• [Your objective] Please give back only the lines below from the one containing "[Français] (1186, 25)" to the one containing "S’inscrire (865, 813)", each repeated word for word, both ends included.

:: Material provided

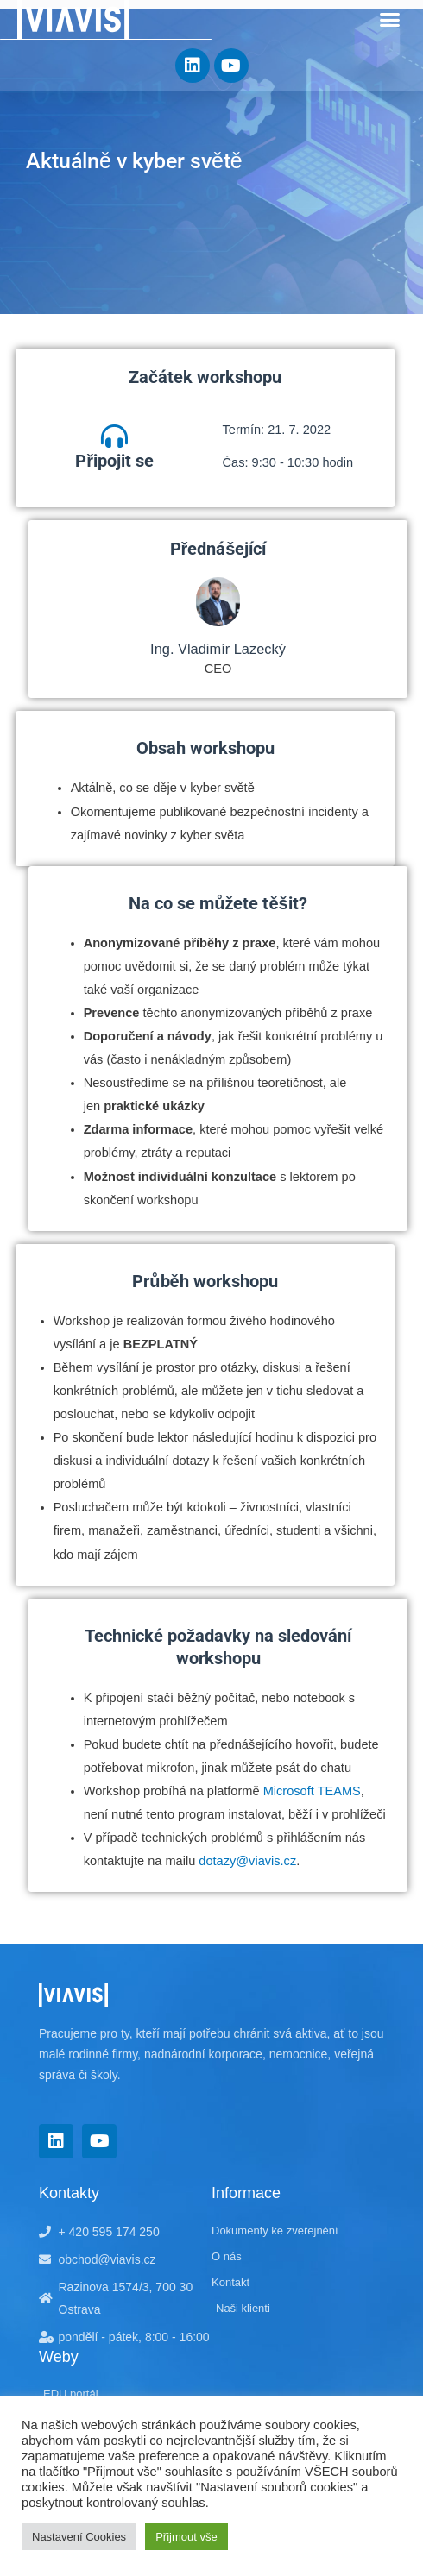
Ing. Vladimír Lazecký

::::
:: Material provided

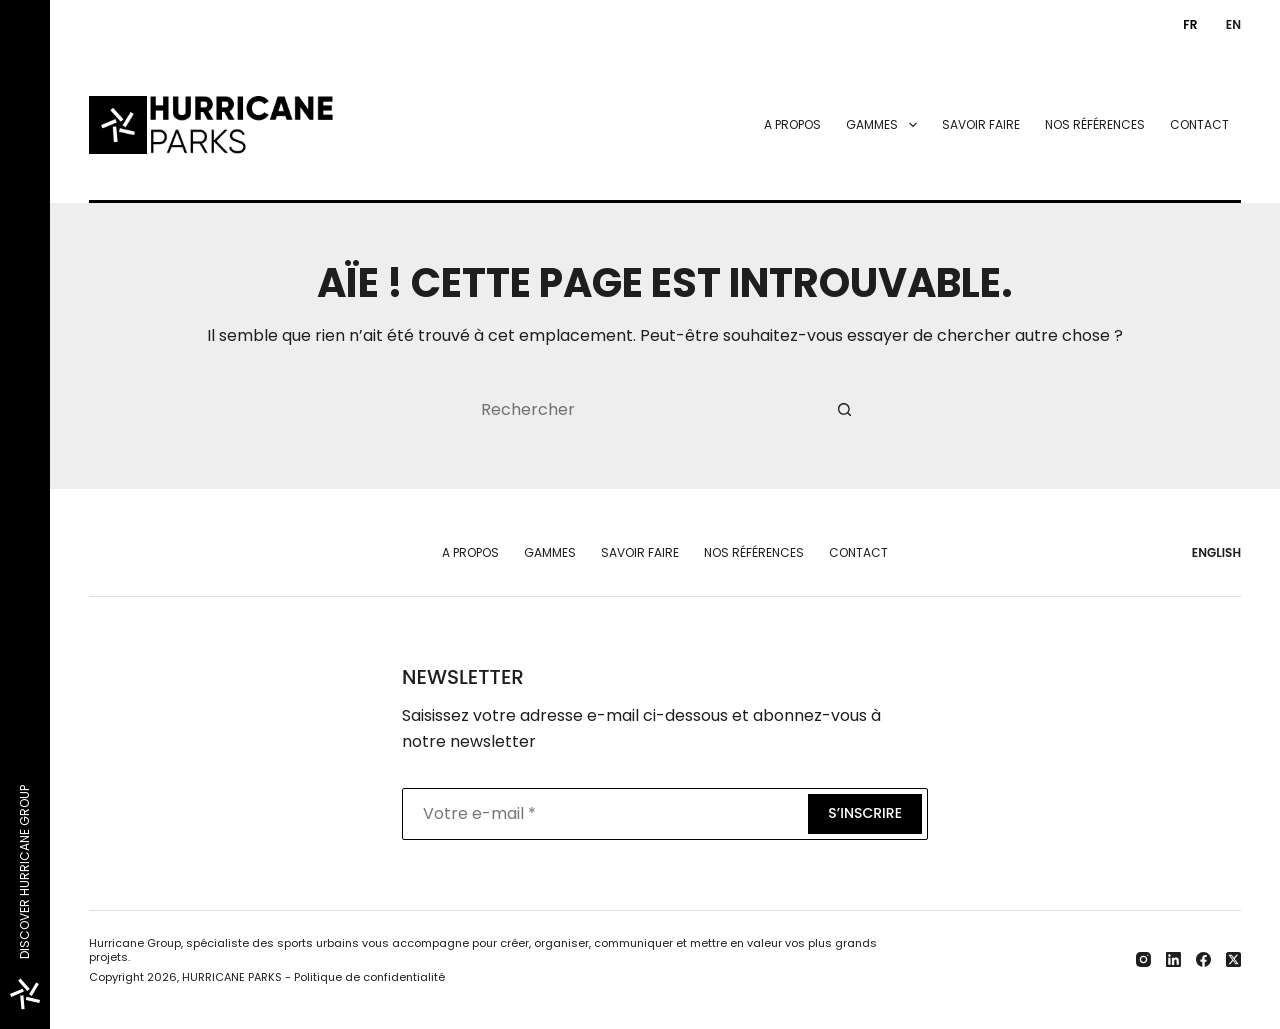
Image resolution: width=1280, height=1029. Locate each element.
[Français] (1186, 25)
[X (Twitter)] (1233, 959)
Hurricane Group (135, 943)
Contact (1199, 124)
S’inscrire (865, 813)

::::

• [Solved problem]
[Français] (1186, 25)
[X (Twitter)] (1233, 959)
Hurricane Group (135, 943)
Contact (1199, 124)
S’inscrire (865, 813)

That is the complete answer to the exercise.